**Your goal:** When a line of the records contains "Проза", copy it.

**Raw data:**
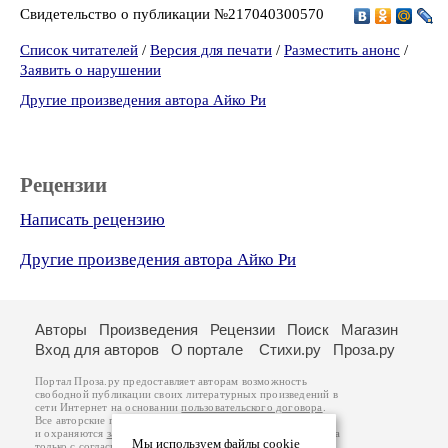
Свидетельство о публикации №217040300570
Список читателей
/
Версия для печати
/
Разместить анонс
/
Заявить о нарушении
Другие произведения автора Айко Ри
Рецензии
Написать рецензию
Другие произведения автора Айко Ри
Авторы
Произведения
Рецензии
Поиск
Магазин
Вход для авторов
О портале
Стихи.ру
Проза.ру
Портал Проза.ру предоставляет авторам возможность
свободной публикации своих литературных произведений в
сети Интернет на основании
пользовательского договора
.
Все авторские права на произведения принадлежат авторам
и охраняются
законом
. Перепечатка произведений возможна
Мы используем файлы cookie
только с согласия его автора, к которому вы можете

**Response to this task:**
Проза.ру
Портал Проза.ру предоставляет авторам возможность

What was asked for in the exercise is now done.